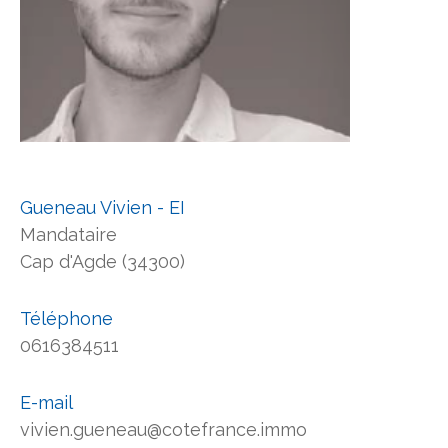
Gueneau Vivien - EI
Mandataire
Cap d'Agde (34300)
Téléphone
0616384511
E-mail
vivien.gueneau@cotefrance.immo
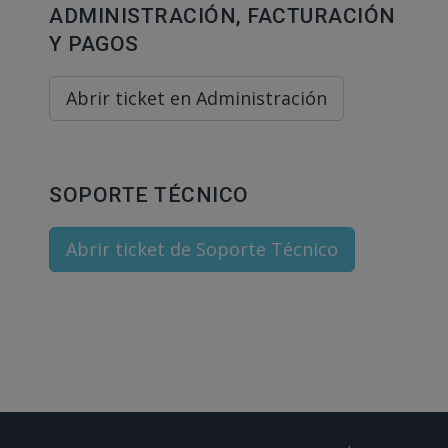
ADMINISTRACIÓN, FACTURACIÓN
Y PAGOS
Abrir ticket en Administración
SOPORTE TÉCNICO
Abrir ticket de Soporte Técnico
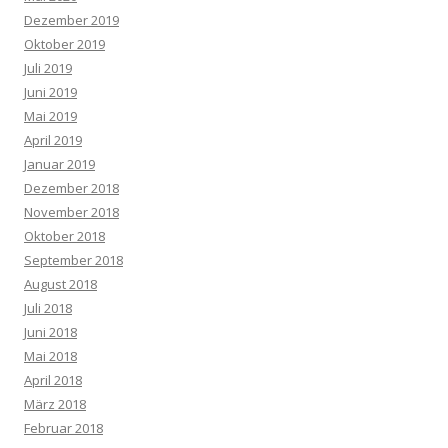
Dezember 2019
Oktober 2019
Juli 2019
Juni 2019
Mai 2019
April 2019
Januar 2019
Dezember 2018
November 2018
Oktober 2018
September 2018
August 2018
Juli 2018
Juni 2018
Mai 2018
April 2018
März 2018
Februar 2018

· · · · · · ·

Exercise:
Your task is an exact printout of the records above, with no pictures.

Your response:
Gueneau Vivien - EI
Mandataire
Cap d'Agde (34300)
Téléphone
0616384511
E-mail
vivien.gueneau@cotefrance.immo
ADMINISTRACIÓN, FACTURACIÓN
Y PAGOS
Abrir ticket en Administración
SOPORTE TÉCNICO
Abrir ticket de Soporte Técnico
Dezember 2019
Oktober 2019
Juli 2019
Juni 2019
Mai 2019
April 2019
Januar 2019
Dezember 2018
November 2018
Oktober 2018
September 2018
August 2018
Juli 2018
Juni 2018
Mai 2018
April 2018
März 2018
Februar 2018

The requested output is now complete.